(Extracted records)

BEGIN

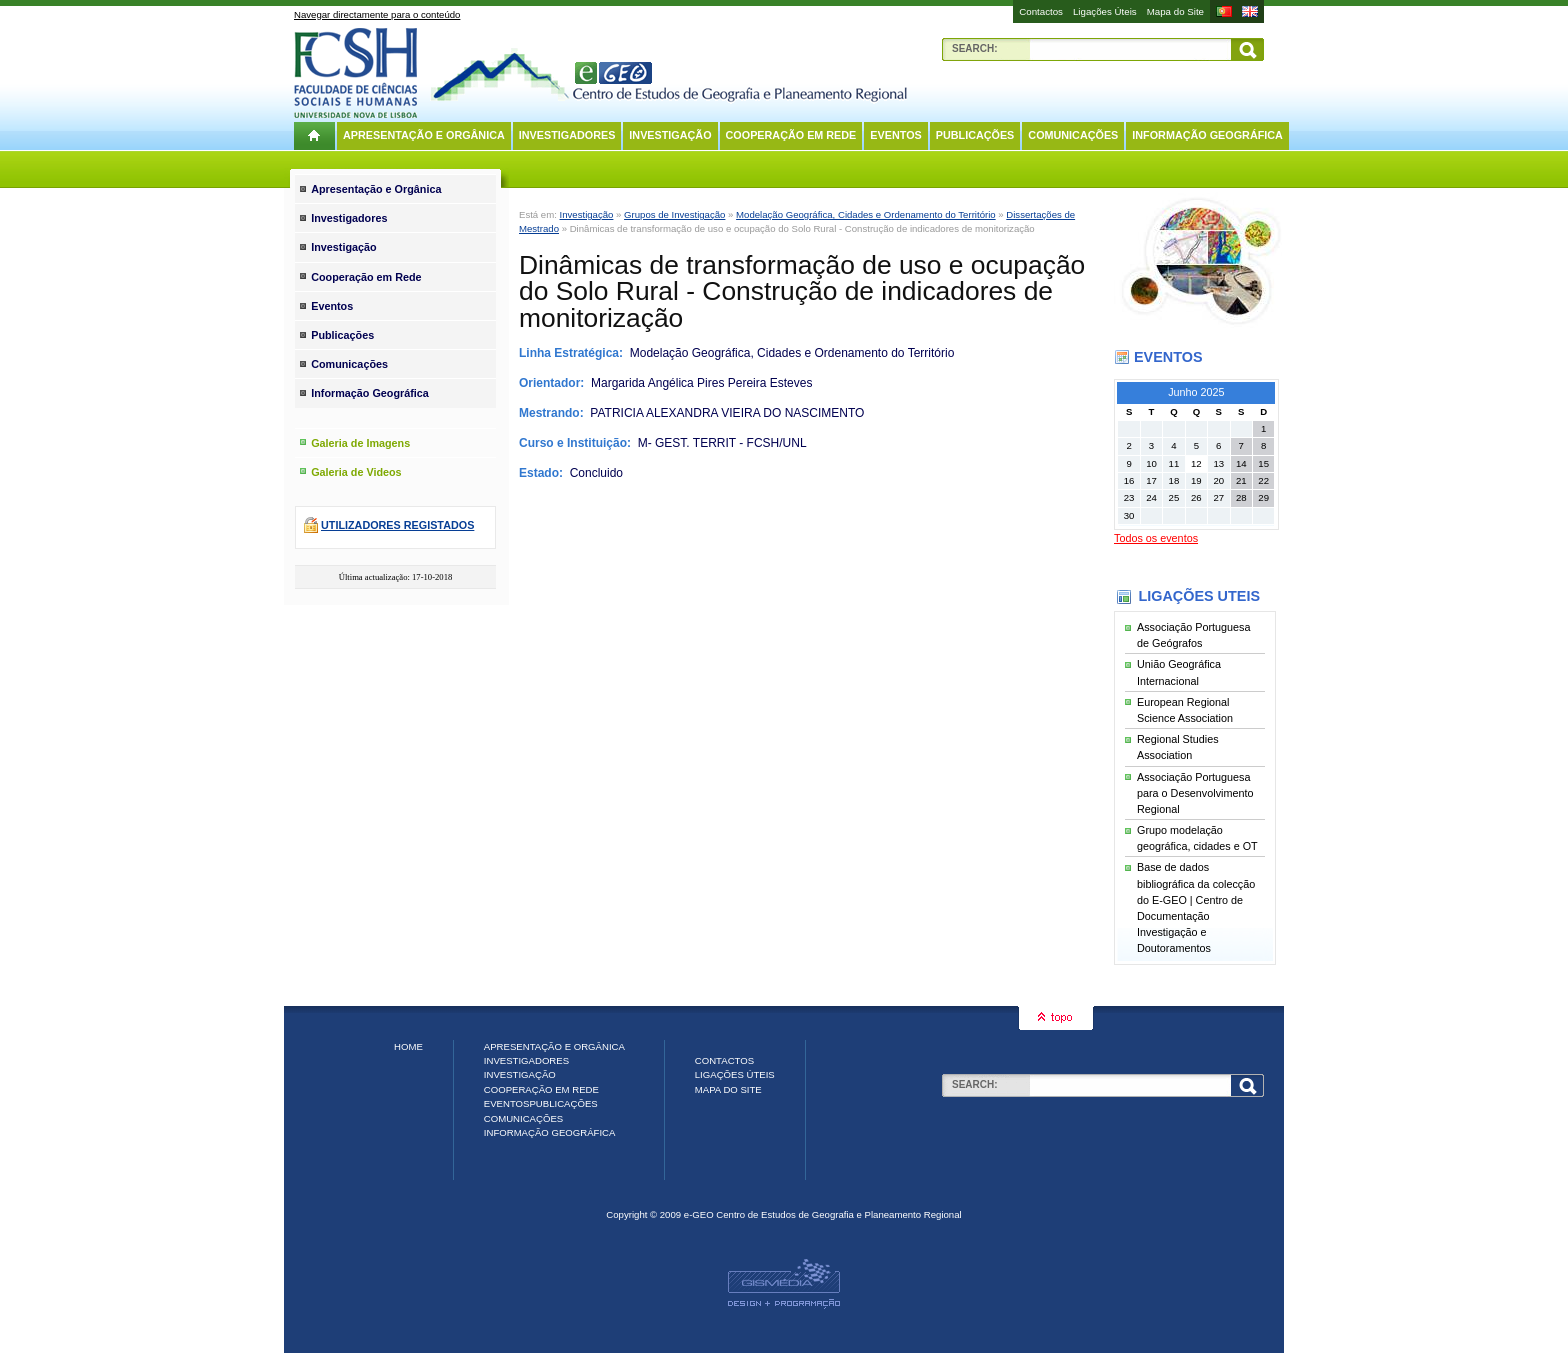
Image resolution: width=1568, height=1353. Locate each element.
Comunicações (1073, 135)
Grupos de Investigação (674, 214)
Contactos (1041, 11)
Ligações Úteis (1105, 11)
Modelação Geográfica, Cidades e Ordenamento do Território (866, 214)
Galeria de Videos (356, 472)
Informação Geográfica (1207, 135)
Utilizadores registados (397, 525)
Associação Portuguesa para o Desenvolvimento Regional (1195, 793)
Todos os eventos (1156, 538)
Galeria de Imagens (360, 443)
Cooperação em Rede (791, 135)
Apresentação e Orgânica (424, 135)
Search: (975, 48)
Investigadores (567, 135)
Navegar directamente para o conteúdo (377, 14)
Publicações (975, 135)
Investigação (670, 135)
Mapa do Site (1175, 11)
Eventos (895, 135)
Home (408, 1046)
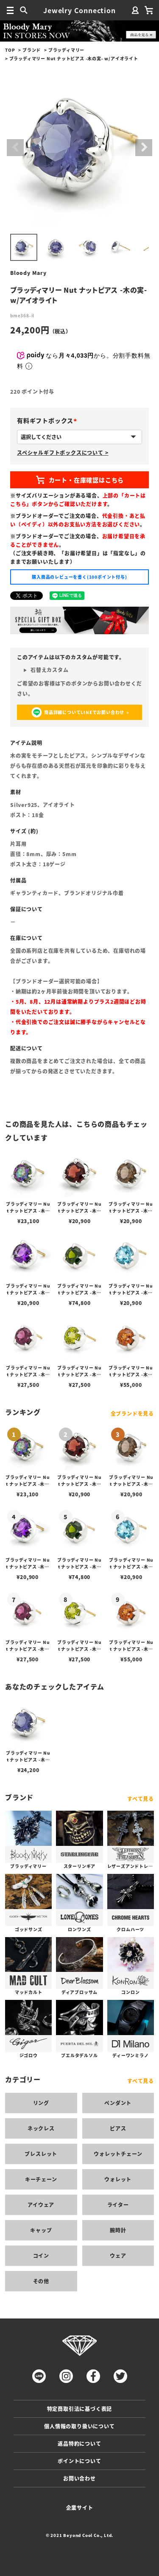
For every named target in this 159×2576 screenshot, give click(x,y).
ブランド (31, 50)
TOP (10, 50)
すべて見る (140, 1798)
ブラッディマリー (66, 50)
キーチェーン (41, 2179)
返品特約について (79, 2443)
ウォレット (117, 2179)
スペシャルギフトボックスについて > (62, 452)
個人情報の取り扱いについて (79, 2426)
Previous (15, 147)
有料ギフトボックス (48, 420)
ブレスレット (41, 2153)
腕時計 (118, 2230)
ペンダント (117, 2102)
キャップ (41, 2230)
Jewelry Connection (79, 10)
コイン (41, 2255)
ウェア (118, 2255)
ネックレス (41, 2128)
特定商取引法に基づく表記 (79, 2408)
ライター (118, 2204)
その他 (41, 2281)
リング (41, 2102)
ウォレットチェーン (118, 2153)
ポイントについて (79, 2460)
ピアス (118, 2128)
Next (143, 147)
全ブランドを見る (132, 1413)
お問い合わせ (79, 2478)
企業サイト (79, 2507)
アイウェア (41, 2204)
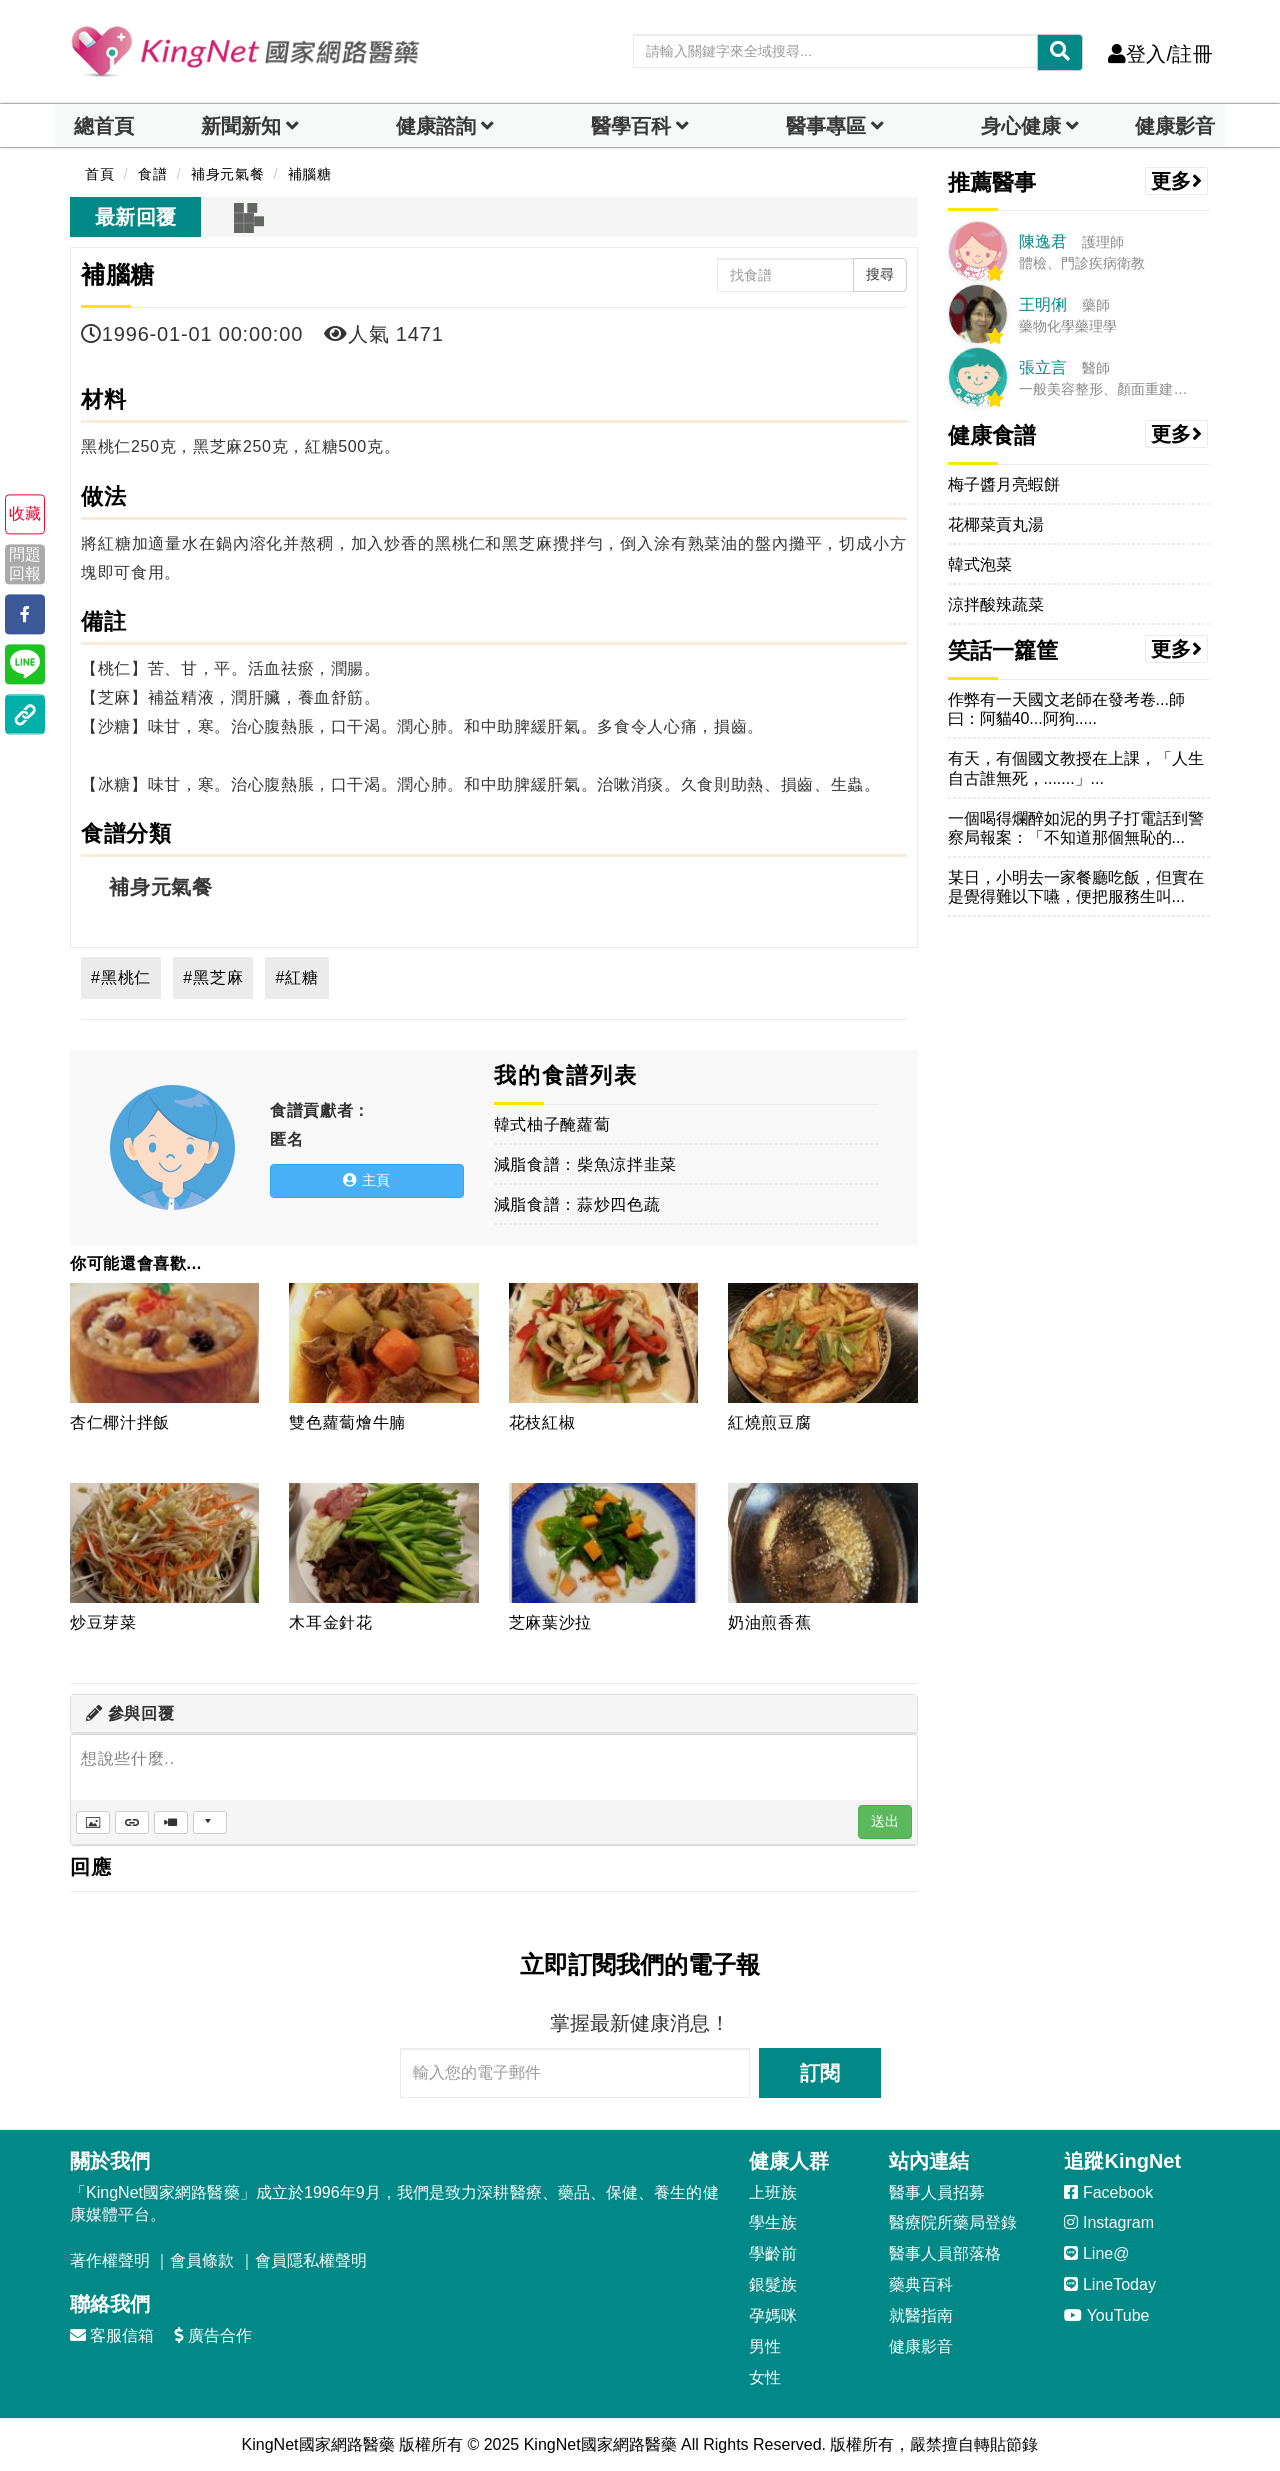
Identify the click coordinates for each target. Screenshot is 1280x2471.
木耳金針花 (330, 1622)
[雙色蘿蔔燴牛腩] (383, 1343)
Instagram (1109, 2222)
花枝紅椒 (542, 1422)
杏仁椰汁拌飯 (120, 1422)
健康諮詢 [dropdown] (436, 126)
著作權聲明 (110, 2260)
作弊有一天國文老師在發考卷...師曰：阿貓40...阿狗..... (1066, 709)
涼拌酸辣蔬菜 (996, 604)
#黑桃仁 (121, 977)
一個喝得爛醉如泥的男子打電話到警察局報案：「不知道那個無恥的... (1076, 828)
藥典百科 (921, 2284)
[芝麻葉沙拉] (603, 1543)
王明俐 (1043, 304)
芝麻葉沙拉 (550, 1622)
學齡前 (773, 2253)
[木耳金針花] (383, 1543)
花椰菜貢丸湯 (996, 524)
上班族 (773, 2192)
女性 (765, 2377)
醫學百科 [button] (631, 126)
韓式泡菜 (980, 564)
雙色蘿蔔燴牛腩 (347, 1422)
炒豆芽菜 (103, 1622)
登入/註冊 (1160, 54)
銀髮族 (773, 2284)
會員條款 (202, 2260)
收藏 (25, 514)
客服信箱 (112, 2335)
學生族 (773, 2222)
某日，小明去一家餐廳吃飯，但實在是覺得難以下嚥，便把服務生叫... (1076, 887)
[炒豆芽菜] (164, 1543)
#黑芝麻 (213, 977)
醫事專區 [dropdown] (826, 126)
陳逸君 (1043, 241)
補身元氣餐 (161, 887)
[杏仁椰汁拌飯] (164, 1343)
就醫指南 (921, 2315)
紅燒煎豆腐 (769, 1422)
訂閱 (820, 2073)
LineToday (1109, 2284)
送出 (885, 1821)
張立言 (1043, 367)
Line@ (1096, 2253)
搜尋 (880, 274)
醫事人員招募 (937, 2192)
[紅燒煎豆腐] (822, 1343)
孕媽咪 (773, 2315)
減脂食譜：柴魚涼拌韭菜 (585, 1164)
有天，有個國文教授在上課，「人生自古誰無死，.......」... (1076, 768)
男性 (765, 2346)
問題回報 (25, 564)
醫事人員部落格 (945, 2253)
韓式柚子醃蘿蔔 (552, 1124)
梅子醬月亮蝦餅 (1004, 484)
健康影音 (1175, 126)
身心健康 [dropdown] (1021, 126)
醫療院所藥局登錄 (953, 2222)
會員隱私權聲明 (311, 2260)
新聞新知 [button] (241, 126)
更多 (1177, 181)
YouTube (1106, 2315)
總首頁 (104, 126)
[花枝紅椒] (603, 1343)
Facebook (1108, 2192)
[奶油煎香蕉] (822, 1543)
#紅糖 (296, 977)
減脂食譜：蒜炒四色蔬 (577, 1204)
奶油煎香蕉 (769, 1622)
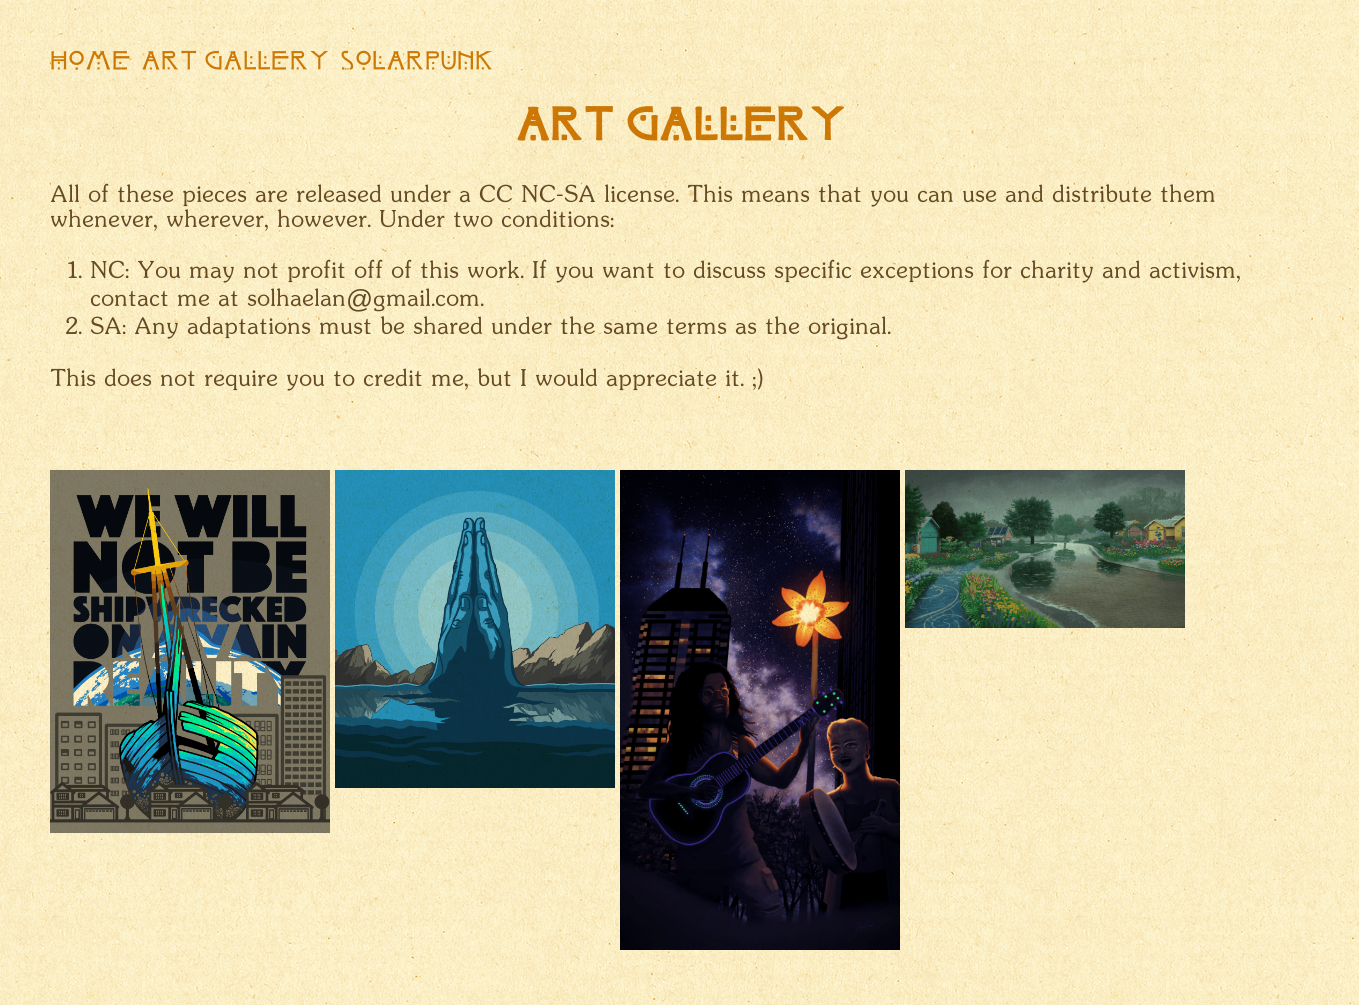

END

#### [Requirement]
Would you reproduce, exactly and with nothing added, every line from the beginning of the entries above through the line that contains "個人情報の取り扱いについて (79, 2426)", both included, leaving out the pictures?

#### [Solution for this problem]
Image resolution: width=1568, height=1353. Locate each element.
Comunicações (1073, 135)
Grupos de Investigação (674, 214)
Contactos (1041, 11)
Ligações Úteis (1105, 11)
Modelação Geográfica, Cidades e Ordenamento do Território (866, 214)
Galeria de Videos (356, 472)
Informação Geográfica (1207, 135)
Utilizadores registados (397, 525)
Associação Portuguesa para o Desenvolvimento Regional (1195, 793)
Todos os eventos (1156, 538)
Galeria de Imagens (360, 443)
Cooperação em Rede (791, 135)
Apresentação e Orgânica (424, 135)
Search: (975, 48)
Investigadores (567, 135)
Navegar directamente para o conteúdo (377, 14)
Publicações (975, 135)
Investigação (670, 135)
Mapa do Site (1175, 11)
Eventos (895, 135)
Home (408, 1046)
For every named target in this 159×2576 screenshot, give click(x,y).
ブランド (31, 50)
TOP (10, 50)
すべて見る (140, 1798)
ブラッディマリー (66, 50)
キーチェーン (41, 2179)
返品特約について (79, 2443)
ウォレット (117, 2179)
スペシャルギフトボックスについて > (62, 452)
個人情報の取り扱いについて (79, 2426)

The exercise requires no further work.